Comment Termination Shock (Score 3, Informative) 51

If you're interested in this... the Neal Stephenson book Termination Shock is essentially about a tech bro type who decides to do this in a move fast and break things sort of way. As with all his books he's clearly done a pile of research into how you'd actually do it and what would happen.

Comment Working as intended? (Score 2) 42

So profits go to developers not the market operator (or consumers). That's a greater distribution of the wealth generated, which sounds like a good thing to me. I'd imagine the total number of people employed by app developers far exceeds the number of Apple employees, so in some sense the money is (in theory at least) going to more consumers, just not necessarily consumers of iOS apps.

Comment Children are hard (Score 1) 176

I suspect people perceive raising children is hard and scary and expensive and stressful, the rewards being less tangible and easily dismissed as parental delusion.

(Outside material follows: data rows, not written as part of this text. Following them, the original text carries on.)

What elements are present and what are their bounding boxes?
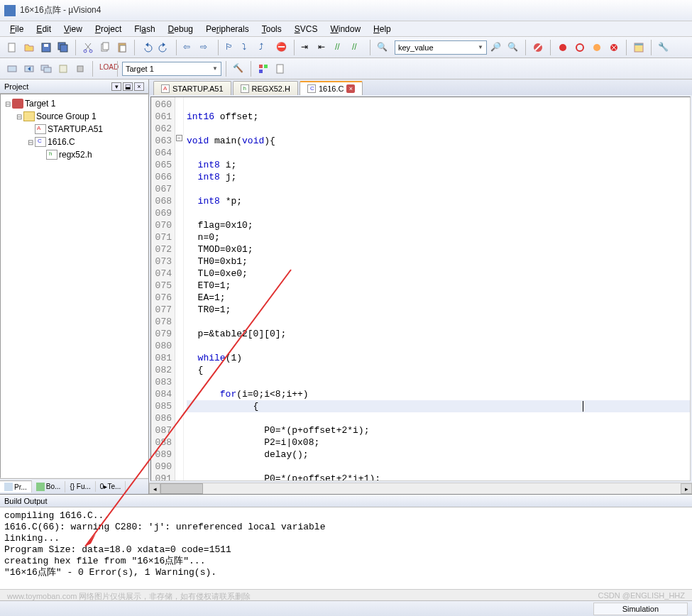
svg-rect-10 (120, 45, 126, 52)
find-icon[interactable]: 🔍 (375, 40, 390, 55)
svg-rect-28 (277, 65, 283, 73)
panel-dropdown-icon[interactable]: ▾ (111, 82, 121, 91)
fold-column[interactable]: − (175, 97, 184, 480)
project-panel-header: Project ▾ ⬓ × (0, 79, 148, 94)
file-ext-icon[interactable] (273, 61, 288, 77)
undo-icon[interactable] (139, 40, 155, 55)
copy-icon[interactable] (97, 40, 113, 55)
project-tree[interactable]: ⊟Target 1 ⊟Source Group 1 STARTUP.A51 ⊟1… (0, 94, 148, 478)
toolbar-build: LOAD Target 1▼ 🔨 (0, 58, 692, 79)
panel-tab-templates[interactable]: 0▸Te... (96, 481, 126, 492)
scroll-thumb[interactable] (160, 483, 203, 494)
menu-debug[interactable]: Debug (163, 23, 199, 35)
editor-h-scrollbar[interactable]: ◂ ▸ (149, 483, 692, 494)
save-icon[interactable] (38, 40, 54, 55)
tree-root[interactable]: ⊟Target 1 (4, 97, 145, 110)
search-combo[interactable]: key_value▼ (395, 40, 487, 55)
incremental-find-icon[interactable]: 🔍 (505, 40, 521, 55)
debug-icon[interactable] (530, 40, 546, 55)
tree-file-startup[interactable]: STARTUP.A51 (4, 123, 145, 136)
find-in-files-icon[interactable]: 🔎 (488, 40, 504, 55)
file-tab-startup[interactable]: STARTUP.A51 (153, 81, 231, 95)
target-value: Target 1 (126, 65, 154, 73)
menu-flash[interactable]: Flash (128, 23, 160, 35)
stop-build-icon[interactable] (72, 61, 88, 77)
menu-project[interactable]: Project (89, 23, 127, 35)
file-tabs: STARTUP.A51 REGX52.H 1616.C× (149, 79, 692, 95)
manage-project-icon[interactable] (256, 61, 271, 77)
bookmark-icon[interactable]: 🏳 (223, 40, 238, 55)
breakpoint-enable-icon[interactable] (572, 40, 588, 55)
bookmark-next-icon[interactable]: ⤵ (240, 40, 256, 55)
nav-back-icon[interactable]: ⇦ (181, 40, 197, 55)
svg-rect-25 (259, 65, 263, 68)
paste-icon[interactable] (114, 40, 130, 55)
search-value: key_value (398, 43, 434, 52)
build-h-scrollbar[interactable] (0, 589, 692, 600)
comment-icon[interactable]: // (333, 40, 348, 55)
tree-file-regx52[interactable]: regx52.h (4, 148, 145, 161)
tree-group[interactable]: ⊟Source Group 1 (4, 110, 145, 123)
menu-file[interactable]: File (4, 23, 29, 35)
panel-tab-books[interactable]: Bo... (32, 481, 66, 493)
menu-view[interactable]: View (58, 23, 88, 35)
build-output-panel: Build Output compiling 1616.C... 1616.C(… (0, 494, 692, 600)
batch-build-icon[interactable] (55, 61, 71, 77)
project-panel: Project ▾ ⬓ × ⊟Target 1 ⊟Source Group 1 … (0, 79, 149, 494)
line-gutter: 0600610620630640650660670680690700710720… (151, 97, 175, 480)
file-tab-regx52[interactable]: REGX52.H (233, 81, 298, 95)
bookmark-prev-icon[interactable]: ⤴ (257, 40, 273, 55)
new-file-icon[interactable] (4, 40, 20, 55)
download-icon[interactable]: LOAD (97, 61, 113, 77)
window-title: 16×16点阵 - µVision4 (20, 4, 101, 16)
breakpoint-disable-icon[interactable] (589, 40, 605, 55)
redo-icon[interactable] (156, 40, 172, 55)
status-bar: Simulation (0, 600, 692, 616)
menu-svcs[interactable]: SVCS (289, 23, 324, 35)
menu-window[interactable]: Window (324, 23, 366, 35)
file-tab-1616[interactable]: 1616.C× (300, 81, 363, 95)
svg-rect-4 (60, 45, 67, 52)
translate-icon[interactable] (4, 61, 20, 77)
cut-icon[interactable] (80, 40, 96, 55)
breakpoint-insert-icon[interactable] (555, 40, 571, 55)
open-icon[interactable] (21, 40, 37, 55)
panel-tab-functions[interactable]: {} Fu... (65, 481, 95, 492)
tab-close-icon[interactable]: × (346, 84, 355, 93)
build-icon[interactable] (21, 61, 37, 77)
panel-close-icon[interactable]: × (134, 82, 144, 91)
build-output-header: Build Output (0, 495, 692, 507)
target-combo[interactable]: Target 1▼ (122, 62, 221, 76)
svg-rect-18 (635, 43, 643, 45)
tree-file-1616[interactable]: ⊟1616.C (4, 136, 145, 148)
save-all-icon[interactable] (55, 40, 71, 55)
menu-tools[interactable]: Tools (256, 23, 287, 35)
indent-icon[interactable]: ⇥ (299, 40, 314, 55)
menu-edit[interactable]: Edit (31, 23, 57, 35)
svg-rect-22 (44, 67, 51, 72)
editor-area: STARTUP.A51 REGX52.H 1616.C× 06006106206… (149, 79, 692, 494)
svg-rect-24 (77, 66, 83, 72)
svg-rect-23 (60, 65, 67, 72)
nav-fwd-icon[interactable]: ⇨ (198, 40, 214, 55)
menu-help[interactable]: Help (368, 23, 397, 35)
breakpoint-kill-icon[interactable] (606, 40, 622, 55)
build-output-text[interactable]: compiling 1616.C... 1616.C(66): warning … (0, 507, 692, 589)
scroll-left-icon[interactable]: ◂ (149, 483, 160, 494)
target-options-icon[interactable]: 🔨 (231, 61, 246, 77)
uncomment-icon[interactable]: // (350, 40, 366, 55)
window-list-icon[interactable] (631, 40, 647, 55)
scroll-right-icon[interactable]: ▸ (681, 483, 692, 494)
code-editor[interactable]: 0600610620630640650660670680690700710720… (150, 97, 691, 481)
bookmark-clear-icon[interactable]: ⛔ (274, 40, 290, 55)
panel-tab-project[interactable]: Pr... (0, 480, 32, 493)
outdent-icon[interactable]: ⇤ (316, 40, 331, 55)
rebuild-icon[interactable] (38, 61, 54, 77)
menu-peripherals[interactable]: Peripherals (200, 23, 255, 35)
configure-icon[interactable]: 🔧 (656, 40, 671, 55)
svg-rect-0 (9, 43, 15, 52)
panel-pin-icon[interactable]: ⬓ (123, 82, 133, 91)
app-icon (4, 5, 16, 16)
code-content[interactable]: int16 offset;void main(void){ int8 i; in… (184, 97, 690, 480)
svg-rect-2 (44, 44, 48, 47)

I also think there has been an increasing infantilisation of adulthood since Gen X (people playing video games and watching Marvel movies in their forties) which makes people less willing to give up personal pastimes to take on the responsibilities of family.

Contraception, abortion, and now online porn and an apparently decreasing interest in actual sex amongst the newer generations would also all lead to fewer unplanned babies.

In other words you can offer me all the money and support you want, but if I just don't see myself as wanting to, or being able to, look after another human being and be a role model, it's not going to work.

Comment Re:People who hire illegals will still hire illega (Score 1) 80

Thought experiment: in 100 years' time, do we think people will have plastic driver's licences and paper passports?

I'm not convinced they will, barring something like the internet becoming unviable because of runaway cybercrime AIs or somesuch civilisational calamity.

So at some point between now and then those things would go electronic, and I don't have any massive objection to things starting now rather than in a couple of decades' time.

Other countries have done it (Estonia is the one that comes up time and again, and they did it before smartphones existed) and the sky's not fallen in, so I'm not overly worried.

Comment Re:Well now ... (Score 4, Interesting) 52

This won't be about helping the driver, it'll be about monitoring them, and gathering data for AI.
Did they run the stop sign before the accident? Did they check the Amazon driver app 12 times per hour as contractually required? Does their gaze linger on men or women? What is the demography of the area they're driving through? etc

Comment Re:Nooooooooo!!!! (Score 1) 174

I work on a code base that is, in parts, 40 years old. There is nothing more satisfying that digging into some bizarre lockup or slowness, discovering it's because of assumptions or constraints from the 80s that no longer hold, ripping out or rejigging a load of code and seeing the problem go away not just in one application but in all the applications. Yes of course you need to maintain code without breaking things, and the damage footprint is higher the more dependents the code has, but there are well-established techniques by which you mitigate that risk (i.e. automated testing).

Libraries can have their issues but they are also absolutely a part of the answer to improving performance. Any library you include will be used by more than just you, and is therefore statistically more likely to have encountered, had reported, and fixed any performance issues before your application encountered them. Plus it will have been written by someone who cares more about the problem than you (after all, they bothered to write the code whereas you wanted to focus on other things to the extent that you went looking for a library). That said, knowing when to use a library (don't try to write a faster strcmp() than libc's) and when not (you can do better than qsort() in many circumstance) is something that only comes with experience.